**** Dataset records ****
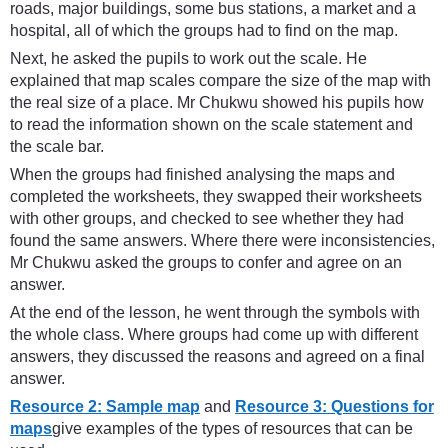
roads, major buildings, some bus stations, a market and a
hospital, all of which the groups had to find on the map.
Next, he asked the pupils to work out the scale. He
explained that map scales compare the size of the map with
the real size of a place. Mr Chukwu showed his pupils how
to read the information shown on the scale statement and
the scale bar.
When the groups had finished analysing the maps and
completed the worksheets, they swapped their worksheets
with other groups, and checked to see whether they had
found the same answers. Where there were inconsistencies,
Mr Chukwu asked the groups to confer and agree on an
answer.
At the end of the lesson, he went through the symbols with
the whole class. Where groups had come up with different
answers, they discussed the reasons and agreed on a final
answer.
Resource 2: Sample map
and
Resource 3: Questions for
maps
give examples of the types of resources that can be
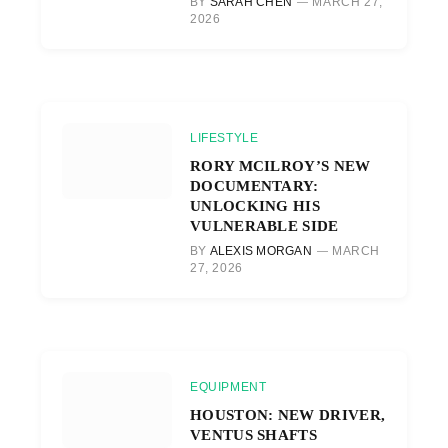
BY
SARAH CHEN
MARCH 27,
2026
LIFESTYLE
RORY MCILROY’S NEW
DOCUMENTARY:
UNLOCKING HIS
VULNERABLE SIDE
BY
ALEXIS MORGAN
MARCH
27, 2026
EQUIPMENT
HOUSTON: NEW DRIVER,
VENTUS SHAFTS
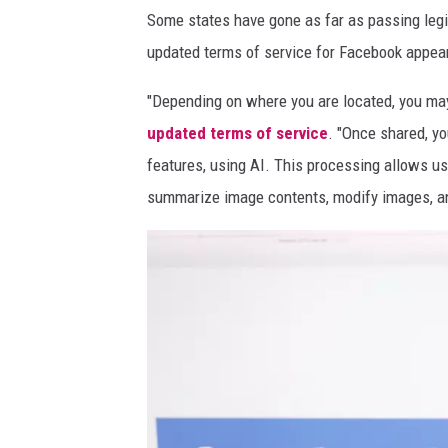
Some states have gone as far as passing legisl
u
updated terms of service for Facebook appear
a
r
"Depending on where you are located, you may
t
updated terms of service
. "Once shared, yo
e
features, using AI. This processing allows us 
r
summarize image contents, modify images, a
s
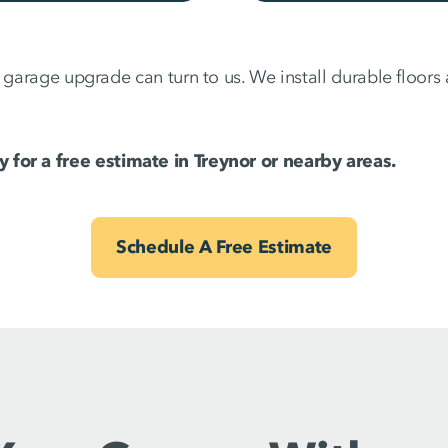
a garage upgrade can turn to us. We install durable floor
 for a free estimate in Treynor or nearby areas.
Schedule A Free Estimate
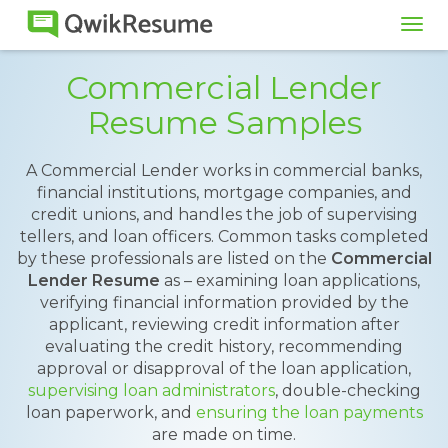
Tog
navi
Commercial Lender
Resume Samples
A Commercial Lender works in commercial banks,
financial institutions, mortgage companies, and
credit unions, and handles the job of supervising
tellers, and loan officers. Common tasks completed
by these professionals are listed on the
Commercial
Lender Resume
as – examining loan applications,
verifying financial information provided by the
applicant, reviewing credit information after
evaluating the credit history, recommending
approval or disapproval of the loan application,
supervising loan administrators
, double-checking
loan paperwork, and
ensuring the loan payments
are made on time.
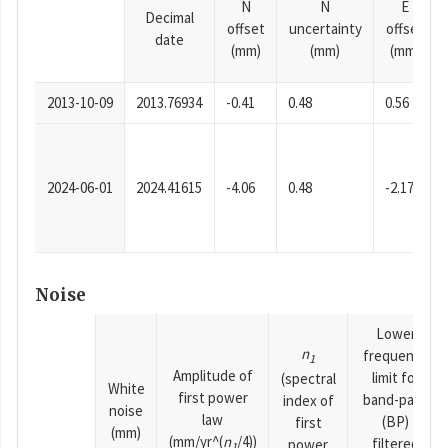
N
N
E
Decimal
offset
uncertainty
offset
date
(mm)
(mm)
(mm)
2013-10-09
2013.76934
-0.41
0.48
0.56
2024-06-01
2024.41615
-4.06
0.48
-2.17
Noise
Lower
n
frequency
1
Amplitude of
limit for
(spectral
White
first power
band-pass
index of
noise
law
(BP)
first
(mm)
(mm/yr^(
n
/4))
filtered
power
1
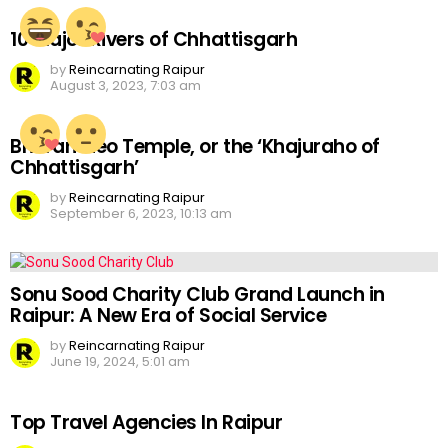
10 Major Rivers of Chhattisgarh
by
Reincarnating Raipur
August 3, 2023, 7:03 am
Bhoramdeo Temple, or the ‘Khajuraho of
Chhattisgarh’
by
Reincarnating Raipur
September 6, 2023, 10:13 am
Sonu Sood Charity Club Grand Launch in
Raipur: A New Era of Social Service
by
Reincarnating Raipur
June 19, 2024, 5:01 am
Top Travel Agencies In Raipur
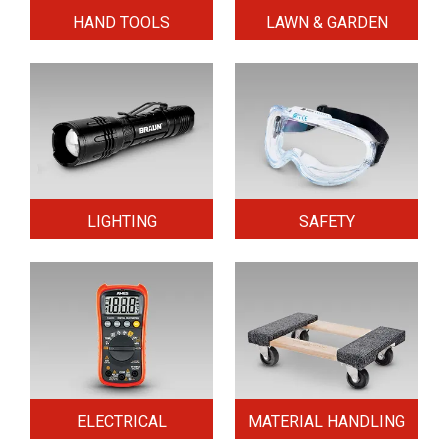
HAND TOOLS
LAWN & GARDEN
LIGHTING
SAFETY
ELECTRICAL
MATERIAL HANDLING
****
**** Dataset records ****
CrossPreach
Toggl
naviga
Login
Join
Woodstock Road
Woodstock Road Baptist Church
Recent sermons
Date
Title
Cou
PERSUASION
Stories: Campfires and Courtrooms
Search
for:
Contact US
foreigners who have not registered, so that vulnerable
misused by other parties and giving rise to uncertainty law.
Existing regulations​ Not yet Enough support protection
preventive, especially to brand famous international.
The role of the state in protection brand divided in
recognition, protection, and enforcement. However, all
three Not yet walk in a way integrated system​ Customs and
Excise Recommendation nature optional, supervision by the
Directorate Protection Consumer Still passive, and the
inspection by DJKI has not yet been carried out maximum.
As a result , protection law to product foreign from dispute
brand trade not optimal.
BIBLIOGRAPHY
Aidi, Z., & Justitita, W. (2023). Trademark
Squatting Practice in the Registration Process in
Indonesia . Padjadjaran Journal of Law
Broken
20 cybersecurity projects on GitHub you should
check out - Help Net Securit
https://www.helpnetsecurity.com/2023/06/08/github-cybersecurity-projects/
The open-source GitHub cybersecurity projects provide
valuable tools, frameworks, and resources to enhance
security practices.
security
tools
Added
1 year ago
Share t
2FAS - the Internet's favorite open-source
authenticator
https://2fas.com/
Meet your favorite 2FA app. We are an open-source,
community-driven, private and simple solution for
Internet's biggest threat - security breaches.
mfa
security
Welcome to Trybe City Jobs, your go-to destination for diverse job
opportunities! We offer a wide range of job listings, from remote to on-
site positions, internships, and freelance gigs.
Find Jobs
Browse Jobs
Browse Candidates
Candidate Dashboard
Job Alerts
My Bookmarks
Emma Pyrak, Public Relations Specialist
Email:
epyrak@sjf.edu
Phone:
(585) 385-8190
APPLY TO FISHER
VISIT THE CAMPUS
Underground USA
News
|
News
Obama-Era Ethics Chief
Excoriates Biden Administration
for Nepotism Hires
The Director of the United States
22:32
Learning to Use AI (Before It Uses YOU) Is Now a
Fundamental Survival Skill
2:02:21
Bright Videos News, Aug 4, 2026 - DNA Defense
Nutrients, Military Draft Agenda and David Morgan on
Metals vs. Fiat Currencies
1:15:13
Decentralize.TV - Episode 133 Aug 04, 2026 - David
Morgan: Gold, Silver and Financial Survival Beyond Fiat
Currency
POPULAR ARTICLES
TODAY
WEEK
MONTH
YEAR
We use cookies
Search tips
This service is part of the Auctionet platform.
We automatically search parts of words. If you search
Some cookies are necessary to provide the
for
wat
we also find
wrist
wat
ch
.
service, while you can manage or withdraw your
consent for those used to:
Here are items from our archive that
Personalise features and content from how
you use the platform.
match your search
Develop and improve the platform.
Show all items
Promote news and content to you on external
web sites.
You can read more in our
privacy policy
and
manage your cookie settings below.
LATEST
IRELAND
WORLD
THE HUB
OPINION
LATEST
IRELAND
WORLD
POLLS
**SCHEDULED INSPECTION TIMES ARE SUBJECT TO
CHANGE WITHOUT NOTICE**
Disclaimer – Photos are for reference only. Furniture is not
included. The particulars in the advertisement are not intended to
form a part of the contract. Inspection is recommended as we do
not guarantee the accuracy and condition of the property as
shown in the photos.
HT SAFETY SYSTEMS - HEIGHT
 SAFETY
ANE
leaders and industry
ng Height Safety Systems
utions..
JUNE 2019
****
**** Dataset records ****
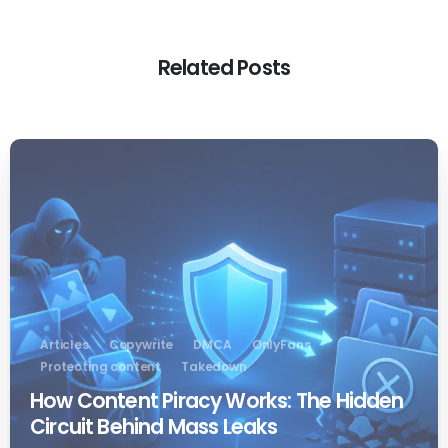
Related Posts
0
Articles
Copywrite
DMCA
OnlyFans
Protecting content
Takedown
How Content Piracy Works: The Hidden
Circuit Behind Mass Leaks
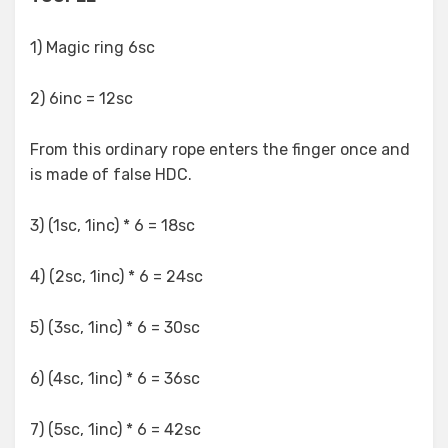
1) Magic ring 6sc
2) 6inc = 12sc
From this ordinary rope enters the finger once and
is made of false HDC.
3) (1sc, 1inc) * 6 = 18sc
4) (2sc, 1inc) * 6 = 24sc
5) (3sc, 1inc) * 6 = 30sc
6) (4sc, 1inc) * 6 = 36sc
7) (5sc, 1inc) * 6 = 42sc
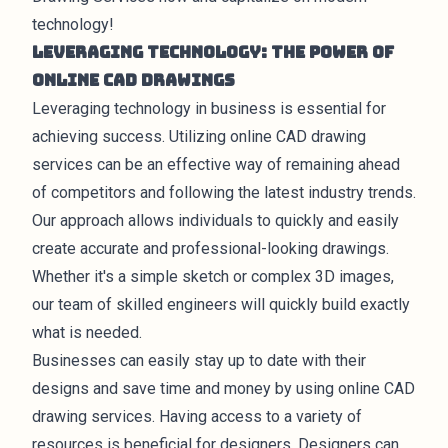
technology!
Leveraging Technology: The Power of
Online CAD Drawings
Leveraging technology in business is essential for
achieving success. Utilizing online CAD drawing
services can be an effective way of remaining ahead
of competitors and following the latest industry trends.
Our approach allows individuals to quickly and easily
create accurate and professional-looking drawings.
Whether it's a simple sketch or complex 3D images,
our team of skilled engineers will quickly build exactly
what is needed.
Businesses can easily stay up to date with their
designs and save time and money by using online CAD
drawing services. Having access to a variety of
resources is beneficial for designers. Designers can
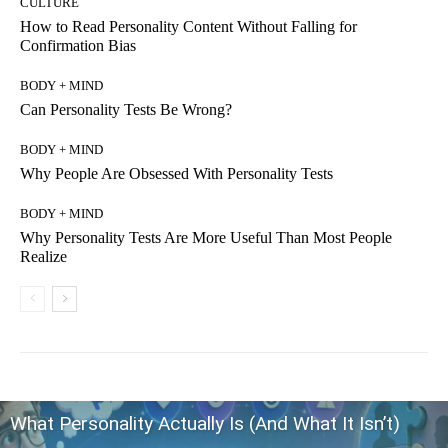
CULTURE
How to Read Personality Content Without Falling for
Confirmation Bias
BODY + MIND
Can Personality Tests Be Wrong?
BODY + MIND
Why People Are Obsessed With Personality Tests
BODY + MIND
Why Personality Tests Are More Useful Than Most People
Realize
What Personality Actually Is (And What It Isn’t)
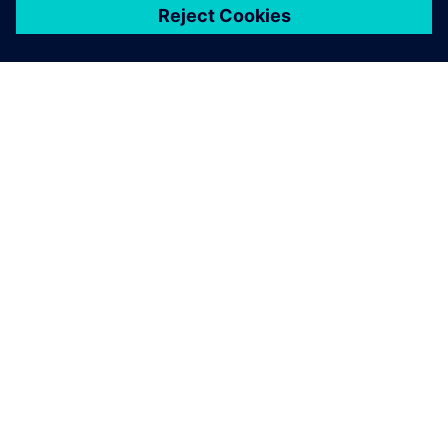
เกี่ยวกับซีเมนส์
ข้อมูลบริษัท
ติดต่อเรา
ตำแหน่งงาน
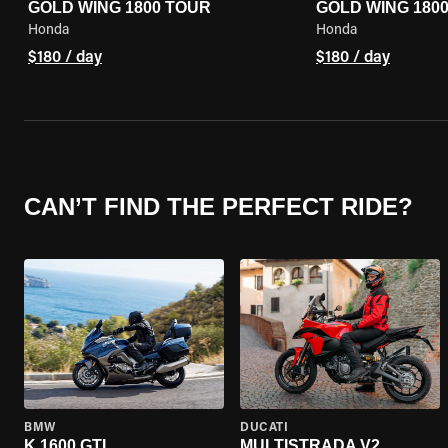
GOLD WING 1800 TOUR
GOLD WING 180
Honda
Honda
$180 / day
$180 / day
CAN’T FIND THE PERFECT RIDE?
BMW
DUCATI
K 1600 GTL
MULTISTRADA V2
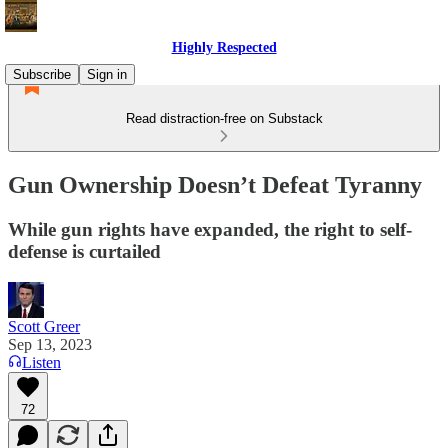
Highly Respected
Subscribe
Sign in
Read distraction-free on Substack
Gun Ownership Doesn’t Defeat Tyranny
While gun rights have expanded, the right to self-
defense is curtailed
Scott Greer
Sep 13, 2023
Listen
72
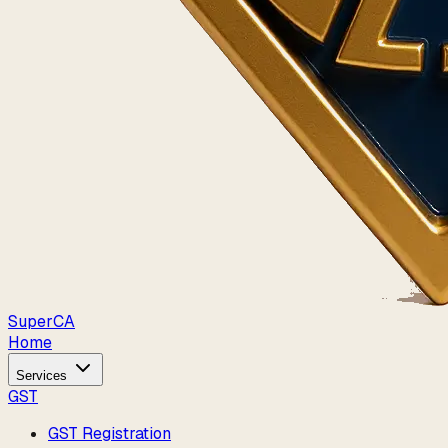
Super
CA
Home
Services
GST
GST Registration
****
Directions for this task => Copy out the lines of the records above in which the string "items" appears.

Task response =>
Here are items from our archive that
Show all items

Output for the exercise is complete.